Si tuviera alas, tendría al valor de abrirme entre la maleza, esperar la hora del manotazo, como se espera la hora de ir a misa o como se espera un cumpleaños con su pastel y todo.
Aprendí que los mosquitos tienen su horario, que así como ellos nos contagian, nosotros también los contagiamos a ellos. Aprendí que esta es una guerra infinita aquí en el cuarto con las ventanas abiertas.
Me estoy moviendo de este lado de la cama desde donde puedo dar el manotazo perfecto, anticipado al brazo. Escuchó el zumbido del motor, pero es una moto. Y a veces creo que es uno solo el que me visita, pero chin, son varios. La batalla es cruel y sanguinaria, ellos ponen la espada y yo la sangre.
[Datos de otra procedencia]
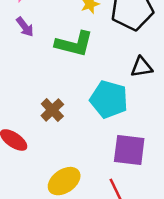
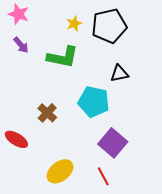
purple square: (129, 150) -> (113, 143), turned 36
La culpa es del tiempo que ahora se tarda en llegar y es lento en lo que doy en el blanco. Hay días buenos que compensan este, lo digo para bajar su nivel de lástima señora, ahora que usted me ve a la intemperie.
Me he puesto un pabellón encima del cobrebocas y hasta del paraguas. Cerré las ventanas, tape los hoyos que había hecho para espiar a quienes pasan. Eché humo de cigarro en las rendijas de la tarde.
Ignoro cómo la vida me trajo a este cuarto de exterminio masivo, yo no nací para esto. Apenas puedo de a uno. Si sólo supieran que he sido alguien, que soy alguien importante en otra parte de la ciudad donde me dicen señor o Don. Yo nací para ser una piedra a la cual no le duelan estas historias.
Ahora, en mi versión de víctima indefensa, busco un refugio, un lugar oscuro en el fondo de las cobijas.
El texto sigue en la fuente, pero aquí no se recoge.